Stored dataset items:
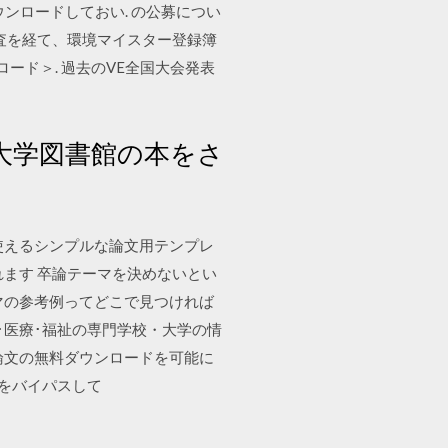
ダウンロードしておい. の公募につい
査を経て、環境マイスター登録簿
ード＞. 過去のVE全国大会発表
ks - 大学図書館の本をさ
使えるシンプルな論文用テンプレ
ます 卒論テーマを決めないとい
マの参考例ってどこで見つければ
･医療･福祉の専門学校・大学の情
論文の無料ダウンロードを可能に
ビスをバイパスして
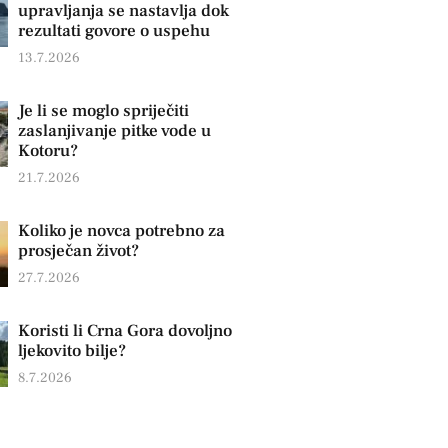
upravljanja se nastavlja dok
rezultati govore o uspehu
13.7.2026
Je li se moglo spriječiti
zaslanjivanje pitke vode u
Kotoru?
21.7.2026
Koliko je novca potrebno za
prosječan život?
27.7.2026
Koristi li Crna Gora dovoljno
ljekovito bilje?
8.7.2026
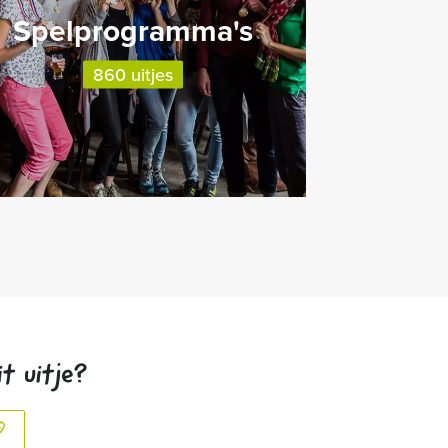
Spelprogramma's
860 uitjes
t uitje?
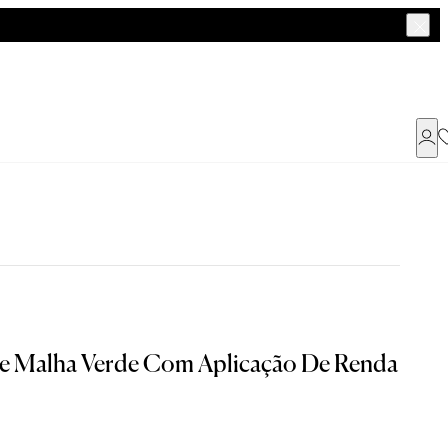
Já possui uma conta ?
Faça login ou cadastre-se
ENTRAR
a encontrar o seu tamanho.
e Malha Verde Com Aplicação De Renda
Dados Pessoais
G
GG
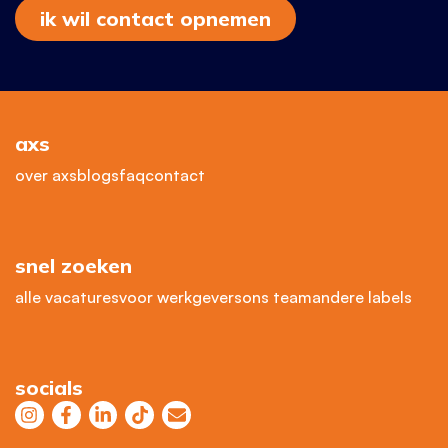
ik wil contact opnemen
axs
over axs
blogs
faq
contact
snel zoeken
alle vacatures
voor werkgevers
ons team
andere labels
socials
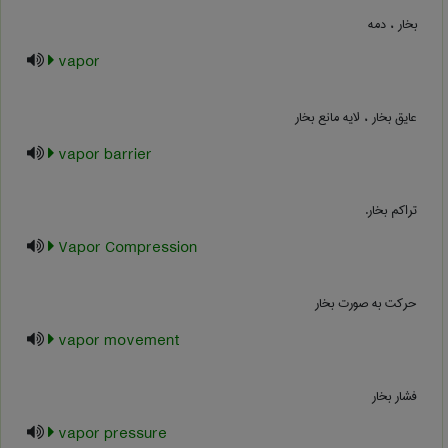
بخار ، دمه
vapor
عایق بخار ، لایه مانع بخار
vapor barrier
تراکم بخار.
Vapor Compression
حرکت به صورت بخار
vapor movement
فشار بخار
vapor pressure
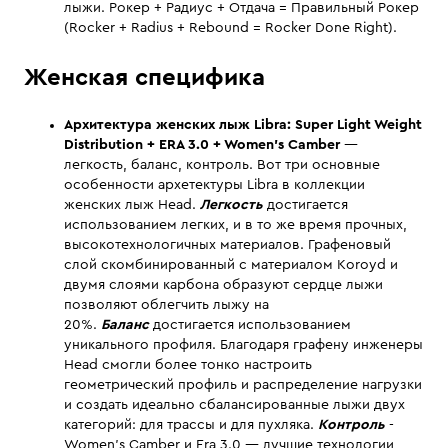
лыжи. Рокер + Радиус + Отдача = Правильный Рокер
(Rocker + Radius + Rebound = Rocker Done Right).
Женская специфика
Архитектура женских лыж
Libra:
Super Light Weight
Distribution
+ ERA
3.0 +
Women's Camber
—
легкость, баланс, контроль. Вот три основные
особенности архетектуры Libra в коллекции
женских лыж Head.
Легкость
достигается
использованием легких, и в то же время прочных,
высокотехнологичных материалов. Графеновый
слой скомбинированный с материалом Koroyd и
двумя слоями карбона образуют сердце лыжи
позволяют облегчить лыжу на
20%.
Баланс
достигается использованием
уникального профиля. Благодаря графену инженеры
Head смогли более тонко настроить
геометрический профиль и распределение нагрузки
и создать идеально сбалансированные лыжи двух
категорий: для трассы и для пухляка.
Контроль
-
Women's Camber и Era 3.0 — лучшие технологии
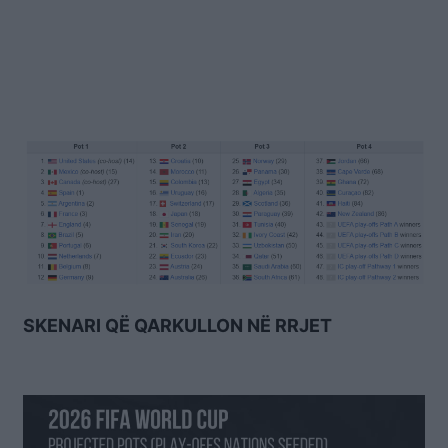
SKENARI QË QARKULLON NË RRJET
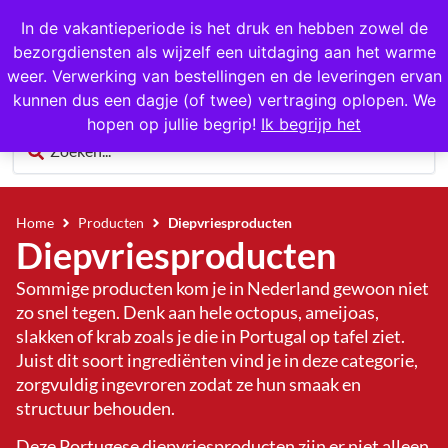
1000+ producten op voorraad
In de vakantieperiode is het druk en hebben zowel de
bezorgdiensten als wijzelf een uitdaging aan het warme
0
weer. Verwerking van bestellingen en de leveringen ervan
kunnen dus een dagje (of twee) vertraging oplopen. We
hopen op jullie begrip!
Ik begrijp het
Home
Producten
Diepvriesproducten
Diepvriesproducten
Sommige producten kom je in Nederland gewoon niet
zo snel tegen. Denk aan hele octopus, ameijoas,
slakken of krab zoals je die in Portugal op tafel ziet.
Juist dit soort ingrediënten vind je in deze categorie,
zorgvuldig ingevroren zodat ze hun smaak en
structuur behouden.
Deze Portugese diepvriesproducten zijn er niet alleen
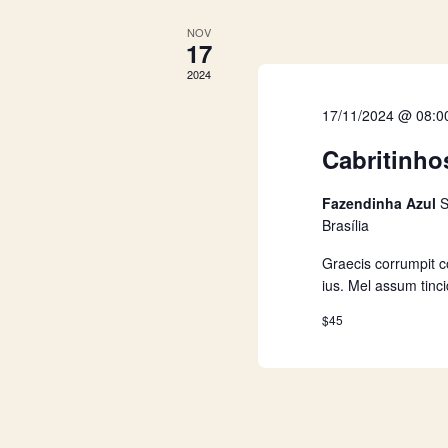
a
ç
NOV
17
2024
ã
17/11/2024 @ 08:0
o
Cabritinho
d
Fazendinha Azul
S
Brasília
e
Graecis corrumpit 
ius. Mel assum tinc
v
$45
i
s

** WHAT IS REQUIRED **
Give the records back exactly, with no pictures.

** RESULT OF THIS TASK **
ダウンロードしておい. の公募につい
査を経て、環境マイスター登録簿
ード＞. 過去のVE全国大会発表
ks - 大学図書館の本をさ
使えるシンプルな論文用テンプレ
ます 卒論テーマを決めないとい
マの参考例ってどこで見つければ
･医療･福祉の専門学校・大学の情
論文の無料ダウンロードを可能に
ビスをバイパスして
upravljanja se nastavlja dok
rezultati govore o uspehu
13.7.2026
Je li se moglo spriječiti
zaslanjivanje pitke vode u
Kotoru?
21.7.2026
Koliko je novca potrebno za
prosječan život?
27.7.2026
Koristi li Crna Gora dovoljno
ljekovito bilje?
8.7.2026
Spelprogramma's
860 uitjes
t uitje?
Já possui uma conta ?
Faça login ou cadastre-se
ENTRAR
a encontrar o seu tamanho.
e Malha Verde Com Aplicação De Renda
Dados Pessoais
G
GG
ik wil contact opnemen
axs
over axs
blogs
faq
contact
snel zoeken
alle vacatures
voor werkgevers
ons team
andere labels
socials
بخار ، دمه
vapor
عایق بخار ، لایه مانع بخار
vapor barrier
تراکم بخار.
Vapor Compression
حرکت به صورت بخار
vapor movement
فشار بخار
vapor pressure
лыжи. Рокер + Радиус + Отдача = Правильный Рокер
(Rocker + Radius + Rebound = Rocker Done Right).
Женская специфика
Архитектура женских лыж
Libra:
Super Light Weight
Distribution
+ ERA
3.0 +
Women's Camber
—
легкость, баланс, контроль. Вот три основные
особенности архетектуры Libra в коллекции
женских лыж Head.
Легкость
достигается
использованием легких, и в то же время прочных,
высокотехнологичных материалов. Графеновый
слой скомбинированный с материалом Koroyd и
двумя слоями карбона образуют сердце лыжи
позволяют облегчить лыжу на
20%.
Баланс
достигается использованием
уникального профиля. Благодаря графену инженеры
Head смогли более тонко настроить
геометрический профиль и распределение нагрузки
и создать идеально сбалансированные лыжи двух
категорий: для трассы и для пухляка.
Контроль
-
Women's Camber и Era 3.0 — лучшие технологии
SKENARI QË QARKULLON NË RRJET
1000+ producten op voorraad
In de vakantieperiode is het druk en hebben zowel de
bezorgdiensten als wijzelf een uitdaging aan het warme
0
weer. Verwerking van bestellingen en de leveringen ervan
kunnen dus een dagje (of twee) vertraging oplopen. We
hopen op jullie begrip!
Ik begrijp het
Home
Producten
Diepvriesproducten
Diepvriesproducten
Sommige producten kom je in Nederland gewoon niet
zo snel tegen. Denk aan hele octopus, ameijoas,
slakken of krab zoals je die in Portugal op tafel ziet.
Juist dit soort ingrediënten vind je in deze categorie,
zorgvuldig ingevroren zodat ze hun smaak en
structuur behouden.
Deze Portugese diepvriesproducten zijn er niet alleen
a
ç
NOV
17
2024
ã
17/11/2024 @ 08:0
o
Cabritinho
d
Fazendinha Azul
S
Brasília
e
Graecis corrumpit 
ius. Mel assum tinc
v
$45
i
s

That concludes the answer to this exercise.